It's impossible to describe how changing a given subspace, either in the activations or weights, impacts an ordinary model. Extracted features, either with supervised (probes) or unsupervised (dictionary learning) techniques, have no guarantees about their utility downstream. This means a combination of ablations and qualitative analysis is required to understand what a feature does.

For compositional networks, the downstream impact for any feature can be computed exactly. This can be used to order subspaces in the weights by global importance, just like SVD does for a linear model.

Summary

In short, many metrics become tractable (and even fast) to compute. While this can be used toward deep learning science, this book focusses on their interpretability.
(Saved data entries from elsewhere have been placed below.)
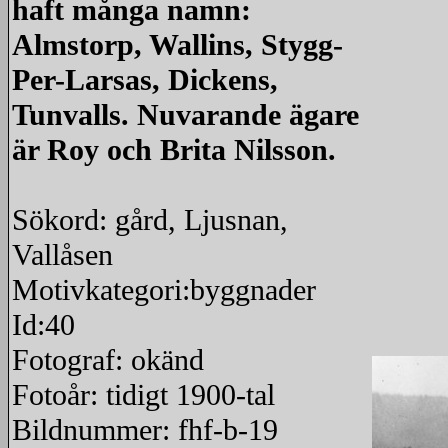
haft många namn:
Almstorp, Wallins, Stygg-
Per-Larsas, Dickens,
Tunvalls. Nuvarande ägare
är Roy och Brita Nilsson.
Sökord: gård, Ljusnan,
Vallåsen
Motivkategori:byggnader
Id:40
Fotograf: okänd
Fotoår: tidigt 1900-tal
Bildnummer: fhf-b-19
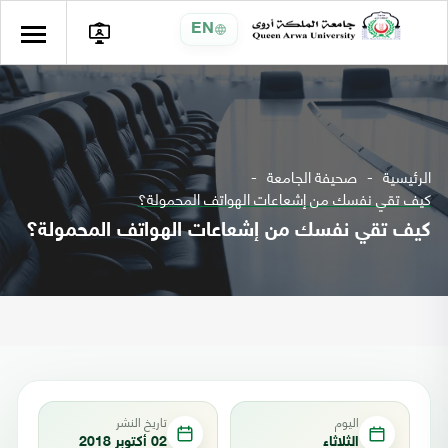
EN
الرئيسية
صحيفة الجامعة
كيف تقي نفسك من إشعاعات الهواتف المحمولة؟
كيف تقي نفسك من إشعاعات الهواتف المحمولة؟
اليوم
تاريخ النشر
الثلاثاء
02 أكتوبر 2018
We refer to such methods under the umbrella name of 'compositional interpretability'.

Specifically, this is a 3-layer model trained on the street-view house number (SVHN) dataset. ↩

Introduction

Who is this book for?

This book is aimed primarily at (mechanistic) interpretability researchers. It serves as an informal tutorial to compositional interpretability.
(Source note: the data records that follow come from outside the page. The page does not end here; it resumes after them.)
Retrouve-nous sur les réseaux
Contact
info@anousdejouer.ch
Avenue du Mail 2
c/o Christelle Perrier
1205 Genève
Familiarity with the following topics is assumed.

Linear algebra, specifically matrix decompositions
Deep learning, specifically architecture design
Common interpretability techniques and challenges

While the book should be accessible without any of the above, it will require some googling.
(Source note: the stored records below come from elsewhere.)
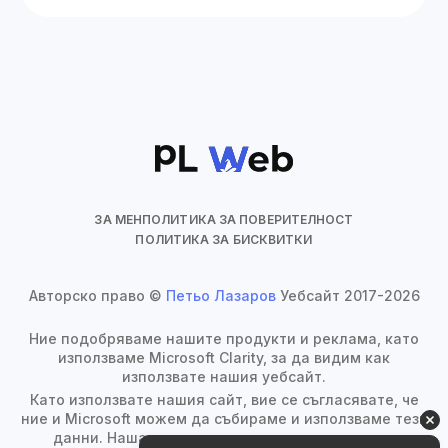
ЗА МЕН
ПОЛИТИКА ЗА ПОВЕРИТЕЛНОСТ
ПОЛИТИКА ЗА БИСКВИТКИ
Авторско право ©
Петьо Лазаров
Уебсайт 2017-2026
Ние подобряваме нашите продукти и реклама, като
използваме Microsoft Clarity, за да видим как
използвате нашия уебсайт.
Като използвате нашия сайт, вие се съгласявате, че
ние и Microsoft можем да събираме и използваме тези
данни. Нашата
декларация за поверителност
This book is in beta and may have a somewhat steep learning curve. For instance, lots of notation is required to properly understand the used methods. We're actively looking for feedback on how to improve this.

What to expect from this book?

This book roughly consists of 3 parts.

Combining the advantages of tensor networks and neural networks
Leveraging compositionality in tensor networks toward interpretability
Experimenting on real-world models to find interesting mechanisms

The book is design with sequential reading in mind (and less as a lookup table).

We believe most topics provide a fresh perspective, even for readers familiar with the subject.

Some reading tips

This book natively supports different themes, selectable via the brush icon on the top-left.
The authors recommend trying the 'Rust' theme, as it reduces visual strain.

Motivation

Why composition matters

Standard activation functions (such as ReLU, Sigmoid, etc.) are inherently non-compositional. Consider any set of input features that activates an output: ablating any of them could ‘switch off’ the ReLU. Each feature depends on the others; subsets of the input cannot be considered separately as this changes the outputs unrecoverably. Examining these activation functions thus requires the whole input. Consequently, weights cannot be meaningfully decomposed and circuits cannot be generally understood.¹ In other words, non-compositional activation functions shroud the high-level relation between inputs, outputs and weights. This is why adequately describing feature interactions has remained an open problem in interpretability.

Compositional activation functions

Fortunately, there exist compositional activation functions. Consider a linear layer followed by a squared activation function --- the simplest non-linear polynomial --- written as $ (A x)^2 $. We denote a single output as $ (a^T x)^2 $ where $x$ is the input, and $a$ is a matrix row for that output. This can be rewritten as follows:

\[ (a^T x)^2 = (a^T x)^T (a^T x) = (x^T a) (a^T x) = x^T (a a^T) x = x^T Q x \]

In other words, the square can be seen as an element-wise product between duplicated activations. This can rearranged into a single matrix $Q$ (created by the outer product of $a$ with itself) that defines how the outputs are created from a duplicated $x$. Each entry in $Q$ describes the interaction strength between any pair of input features. Notably, the output is precisely the sum of all weighted pairwise interactions. This means a given interaction will always be present (on different scales according to the input) and cannot be suppressed. A squared activation function’s feature composition is meaningful and can be described precisely.

Formally, pairwise interactions form a linear basis for this activation function, which can be studied with well-known tools like SVD. This stack of interaction matrices can be seen as a third-order tensor, which describes a given layer exactly (and nicely). This clarifies why composition is helpful for interaction-based interpretability.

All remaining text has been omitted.